• _ACTIVITY_
Apart from the images, the records below need to be copied exactly.

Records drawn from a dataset
········
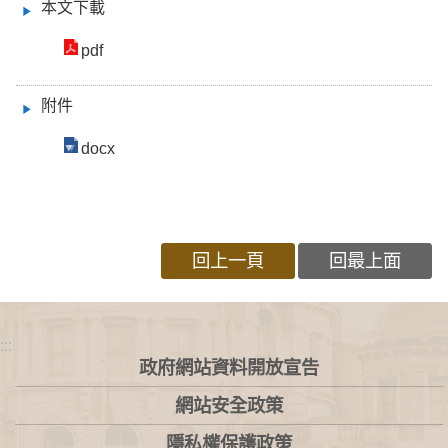
本文下載
pdf
附件
docx
回上一頁
回最上面
:::
政府網站資料開放宣告
網站安全政策
隱私權保護政策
········
• _ANSWER SECTION_
本文下載
pdf
附件
docx
回上一頁
回最上面
:::
政府網站資料開放宣告
網站安全政策
隱私權保護政策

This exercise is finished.